:: EXERCISE DIRECTIONS ::
The expected output is the full set of entries, printed exactly, without pictures.

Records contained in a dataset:
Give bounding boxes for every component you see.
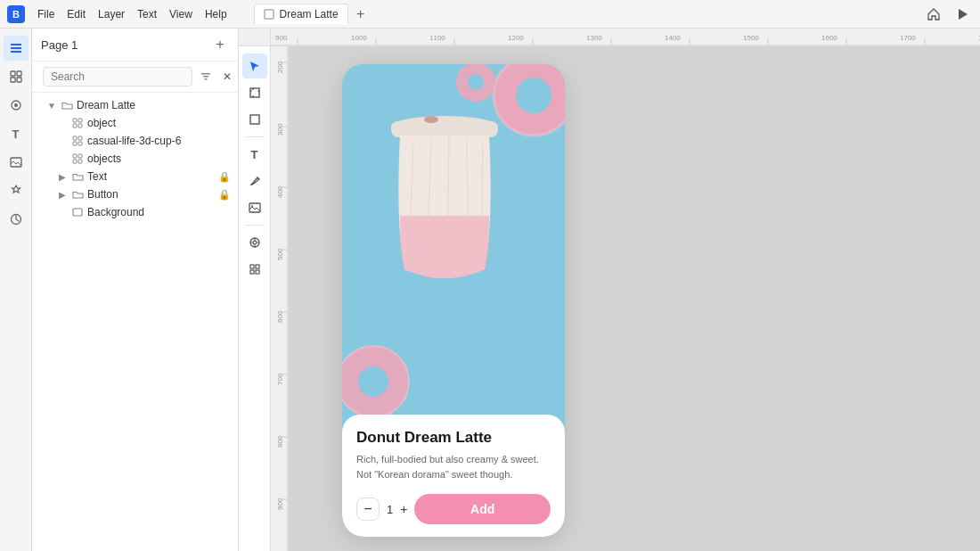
tree-item-text[interactable]: ▶ Text 🔒 [32,168,238,185]
chevron-icon: ▶ [57,189,68,200]
svg-rect-30 [73,209,82,216]
card-bg: Donut Dream Latte Rich, full-bodied but … [342,64,565,537]
svg-rect-68 [256,265,259,268]
canvas-area: 900 1000 1100 1200 1300 1400 1500 1600 1… [239,29,980,551]
svg-rect-94 [391,121,498,137]
canvas-main: T 200 [239,46,980,551]
folder-icon [61,99,73,111]
sidebar-icon-plugins[interactable] [4,178,29,203]
target-tool-button[interactable] [242,230,267,255]
svg-text:900: 900 [275,34,288,42]
menu-view[interactable]: View [164,6,198,22]
lock-icon: 🔒 [218,189,231,201]
pen-tool-button[interactable] [242,169,267,193]
svg-rect-15 [201,73,210,75]
tab-add-button[interactable]: + [350,4,372,25]
grid-tool-button[interactable] [242,257,267,282]
canvas-viewport[interactable]: Donut Dream Latte Rich, full-bodied but … [289,46,980,551]
qty-minus-button[interactable]: − [356,498,380,521]
component-icon [71,135,84,147]
sidebar-icon-image[interactable] [4,150,29,175]
rect-tool-button[interactable] [242,107,267,132]
chevron-icon: ▶ [57,171,68,182]
tree-item-button[interactable]: ▶ Button 🔒 [32,185,238,203]
card-bottom-panel: Donut Dream Latte Rich, full-bodied but … [342,415,565,537]
select-tool-button[interactable] [242,53,267,78]
svg-text:1000: 1000 [351,34,367,42]
svg-text:1300: 1300 [586,34,602,42]
tree-label: object [87,117,231,129]
svg-rect-0 [265,10,274,19]
home-button[interactable] [923,4,944,25]
tree-item-dream-latte[interactable]: ▼ Dream Latte [32,96,238,114]
add-page-button[interactable]: + [211,36,229,53]
layers-panel: Page 1 + ✕ ▼ Dream Latte [32,29,239,551]
svg-rect-5 [11,71,15,76]
svg-text:1200: 1200 [508,34,524,42]
svg-text:1400: 1400 [665,34,681,42]
svg-rect-16 [203,76,208,78]
image-tool-button[interactable] [242,195,267,220]
rect-icon [71,206,84,218]
tree-item-objects[interactable]: ▶ objects [32,150,238,168]
sidebar-icon-assets[interactable] [4,64,29,89]
menu-edit[interactable]: Edit [61,6,91,22]
svg-rect-69 [250,270,254,274]
svg-rect-4 [11,51,21,53]
component-icon [71,117,84,129]
add-to-cart-button[interactable]: Add [414,494,551,524]
svg-point-60 [251,205,253,207]
search-close-button[interactable]: ✕ [217,67,237,86]
tree-item-cup[interactable]: ▶ casual-life-3d-cup-6 [32,132,238,150]
svg-rect-52 [250,88,259,97]
frame-tool-button[interactable] [242,80,267,105]
menu-help[interactable]: Help [200,6,233,22]
svg-rect-3 [11,47,21,49]
menu-text[interactable]: Text [132,6,162,22]
lock-icon: 🔒 [218,171,231,183]
svg-rect-27 [78,154,82,158]
ruler-vertical: 200 300 400 500 600 700 800 900 [271,46,289,551]
svg-marker-1 [959,9,968,20]
svg-text:1500: 1500 [743,34,759,42]
svg-point-58 [257,177,258,179]
app-logo[interactable]: B [7,5,25,23]
tree-label: Text [87,170,215,183]
tree-item-background[interactable]: ▶ Background [32,203,238,221]
page-title: Page 1 [41,38,78,52]
tree-label: casual-life-3d-cup-6 [87,135,231,147]
svg-rect-70 [256,270,259,274]
folder-icon [71,170,84,183]
sidebar-icon-text[interactable]: T [4,121,29,146]
svg-rect-7 [11,78,15,82]
svg-rect-20 [73,124,77,127]
svg-rect-28 [73,160,77,163]
svg-rect-24 [73,142,77,145]
svg-rect-29 [78,160,82,163]
tab-title: Dream Latte [280,8,339,21]
layers-tree: ▼ Dream Latte ▶ object ▶ casu [32,93,238,551]
play-button[interactable] [951,4,973,25]
search-input[interactable] [43,67,192,86]
menu-file[interactable]: File [32,6,60,22]
svg-rect-22 [73,136,77,140]
tab-bar: Dream Latte + [254,4,372,25]
svg-rect-8 [17,78,21,82]
svg-point-62 [253,241,257,244]
canvas-toolbar: T [239,46,271,551]
coffee-cup [369,100,520,300]
search-filter-button[interactable] [196,67,216,86]
sidebar-icon-layers[interactable] [4,36,29,61]
sidebar-icon-history[interactable] [4,207,29,232]
tree-label: objects [87,152,231,165]
menu-layer[interactable]: Layer [93,6,130,22]
design-card: Donut Dream Latte Rich, full-bodied but … [342,64,565,537]
main-layout: T Page 1 + ✕ [0,29,980,551]
sidebar-icon-components[interactable] [4,93,29,118]
text-tool-button[interactable]: T [242,142,267,167]
tree-item-object[interactable]: ▶ object [32,114,238,132]
svg-point-100 [424,116,438,123]
ruler-corner [239,29,271,46]
tab-dream-latte[interactable]: Dream Latte [254,4,348,24]
menu-bar: File Edit Layer Text View Help [32,6,233,22]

:: RESULT OF THE EXERCISE ::
Give bounding boxes for every component you see.
tree-item-text[interactable]: ▶ Text 🔒 [32,168,238,185]
chevron-icon: ▶ [57,189,68,200]
svg-rect-30 [73,209,82,216]
card-bg: Donut Dream Latte Rich, full-bodied but … [342,64,565,537]
svg-rect-68 [256,265,259,268]
canvas-area: 900 1000 1100 1200 1300 1400 1500 1600 1… [239,29,980,551]
svg-rect-94 [391,121,498,137]
canvas-main: T 200 [239,46,980,551]
folder-icon [61,99,73,111]
sidebar-icon-plugins[interactable] [4,178,29,203]
target-tool-button[interactable] [242,230,267,255]
svg-text:900: 900 [275,34,288,42]
menu-view[interactable]: View [164,6,198,22]
lock-icon: 🔒 [218,189,231,201]
pen-tool-button[interactable] [242,169,267,193]
svg-rect-15 [201,73,210,75]
tab-add-button[interactable]: + [350,4,372,25]
grid-tool-button[interactable] [242,257,267,282]
canvas-viewport[interactable]: Donut Dream Latte Rich, full-bodied but … [289,46,980,551]
qty-minus-button[interactable]: − [356,498,380,521]
component-icon [71,135,84,147]
sidebar-icon-image[interactable] [4,150,29,175]
rect-tool-button[interactable] [242,107,267,132]
chevron-icon: ▶ [57,171,68,182]
tree-item-button[interactable]: ▶ Button 🔒 [32,185,238,203]
card-bottom-panel: Donut Dream Latte Rich, full-bodied but … [342,415,565,537]
select-tool-button[interactable] [242,53,267,78]
svg-text:1000: 1000 [351,34,367,42]
svg-text:1300: 1300 [586,34,602,42]
tree-label: object [87,117,231,129]
svg-rect-0 [265,10,274,19]
home-button[interactable] [923,4,944,25]
tree-item-dream-latte[interactable]: ▼ Dream Latte [32,96,238,114]
add-page-button[interactable]: + [211,36,229,53]
layers-panel: Page 1 + ✕ ▼ Dream Latte [32,29,239,551]
svg-rect-5 [11,71,15,76]
svg-text:1200: 1200 [508,34,524,42]
svg-text:1400: 1400 [665,34,681,42]
svg-rect-16 [203,76,208,78]
image-tool-button[interactable] [242,195,267,220]
rect-icon [71,206,84,218]
tree-item-objects[interactable]: ▶ objects [32,150,238,168]
sidebar-icon-assets[interactable] [4,64,29,89]
menu-edit[interactable]: Edit [61,6,91,22]
svg-rect-69 [250,270,254,274]
svg-rect-4 [11,51,21,53]
component-icon [71,117,84,129]
add-to-cart-button[interactable]: Add [414,494,551,524]
svg-point-60 [251,205,253,207]
search-close-button[interactable]: ✕ [217,67,237,86]
tree-item-cup[interactable]: ▶ casual-life-3d-cup-6 [32,132,238,150]
svg-rect-52 [250,88,259,97]
frame-tool-button[interactable] [242,80,267,105]
menu-help[interactable]: Help [200,6,233,22]
svg-rect-3 [11,47,21,49]
menu-text[interactable]: Text [132,6,162,22]
lock-icon: 🔒 [218,171,231,183]
svg-rect-27 [78,154,82,158]
ruler-vertical: 200 300 400 500 600 700 800 900 [271,46,289,551]
svg-marker-1 [959,9,968,20]
svg-text:1500: 1500 [743,34,759,42]
svg-point-58 [257,177,258,179]
app-logo[interactable]: B [7,5,25,23]
tree-label: Text [87,170,215,183]
tree-item-background[interactable]: ▶ Background [32,203,238,221]
page-title: Page 1 [41,38,78,52]
tree-label: casual-life-3d-cup-6 [87,135,231,147]
svg-rect-70 [256,270,259,274]
folder-icon [71,170,84,183]
sidebar-icon-text[interactable]: T [4,121,29,146]
svg-rect-7 [11,78,15,82]
svg-rect-20 [73,124,77,127]
svg-rect-28 [73,160,77,163]
svg-rect-24 [73,142,77,145]
svg-rect-29 [78,160,82,163]
tab-title: Dream Latte [280,8,339,21]
layers-tree: ▼ Dream Latte ▶ object ▶ casu [32,93,238,551]
play-button[interactable] [951,4,973,25]
search-input[interactable] [43,67,192,86]
menu-file[interactable]: File [32,6,60,22]
svg-rect-22 [73,136,77,140]
tab-bar: Dream Latte + [254,4,372,25]
svg-rect-8 [17,78,21,82]
svg-point-62 [253,241,257,244]
canvas-toolbar: T [239,46,271,551]
coffee-cup [369,100,520,300]
search-filter-button[interactable] [196,67,216,86]
sidebar-icon-layers[interactable] [4,36,29,61]
sidebar-icon-history[interactable] [4,207,29,232]
tree-label: objects [87,152,231,165]
menu-layer[interactable]: Layer [93,6,130,22]
design-card: Donut Dream Latte Rich, full-bodied but … [342,64,565,537]
main-layout: T Page 1 + ✕ [0,29,980,551]
sidebar-icon-components[interactable] [4,93,29,118]
text-tool-button[interactable]: T [242,142,267,167]
tree-item-object[interactable]: ▶ object [32,114,238,132]
svg-point-100 [424,116,438,123]
ruler-corner [239,29,271,46]
tab-dream-latte[interactable]: Dream Latte [254,4,348,24]
menu-bar: File Edit Layer Text View Help [32,6,233,22]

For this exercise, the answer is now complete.